Dana's wit never left her. As she arrived at Dublin Castle last night for the first count, she joked: "I may not be a president, but I am a precedent."
But she had a serious message, too. "There has to be a rethink among the politicians here. There is a wide range of people who feel they do not have a political voice," she said in the dozens of media interviews into which she was plunged.
So what is she going to do about it? At the moment, she says she doesn't know. But both she and her husband Damien Scallon have said many times during the campaign they always wanted to come back to Ireland. She has also said she has been asked to contest other elections, and in a number of constituencies yesterday she came close to a quota.
She says her children are in the middle of a school year in Alabama, and have a home there. She also wants to talk to her family and close friends about the future.
But she told The Irish Times she was not sure her job in the EWTN television network was still there to go back to. "I don't know if that door's still open," she said. EWTN is a religious, not a political, station, and, she said, "it turned out to be a very political campaign."
While she is not clear about a precise role in Irish politics, that she will have a role is not in doubt. "There's been a tremendous image change in Ireland.
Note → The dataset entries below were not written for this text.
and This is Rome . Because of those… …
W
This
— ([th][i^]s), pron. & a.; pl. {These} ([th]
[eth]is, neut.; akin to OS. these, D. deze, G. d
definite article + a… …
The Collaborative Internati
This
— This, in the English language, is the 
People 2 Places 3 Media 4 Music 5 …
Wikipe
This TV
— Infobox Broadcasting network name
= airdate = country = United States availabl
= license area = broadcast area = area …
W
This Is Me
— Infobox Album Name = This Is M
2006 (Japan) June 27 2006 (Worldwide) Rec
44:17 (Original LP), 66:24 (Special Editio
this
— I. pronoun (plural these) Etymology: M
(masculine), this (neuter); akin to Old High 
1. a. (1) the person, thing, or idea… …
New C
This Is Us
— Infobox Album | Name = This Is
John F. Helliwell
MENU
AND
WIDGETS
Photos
But there's a desire that anything that doesn't fit the new image gets jettisoned. There's an awful lot of people under the carpet and they realise they're under the carpet."
In the course of her campaign she referred repeatedly both to those who upheld religious and family values, and to those who were not enjoying the rewards of the Celtic Tiger economy. But there are already two parties in the State claiming to reflect the former, and the poor may not care all that much about traditional values.
"I am a unifying force," she said. "Not just of people who share my Christian beliefs, but even for those who don't share them. Why? I don't demand conformity. Unity is not conformity. Unity is mutual respect."
There was no doubt that she had earned respect and affection from all sides in the the campaign. She arrived at the banqueting hall just before Mary Banotti, who kissed her and said: "Well done, warmest congratulations." Tanya Banotti added: "You did great, and you had a sense of humour."
Some of Dana's own supporters had a less worldly view of her campaign. "Our Lord wanted you to do what you did," said one.
Her claim that she had support from people of all political backgrounds was clearly true. "We'll run you in Limerick East," shouted a young man with a McAleese badge, and a Banotti supporter told her one of their canvassers had voted for her. "We have too many of those so-called liberals," he hissed.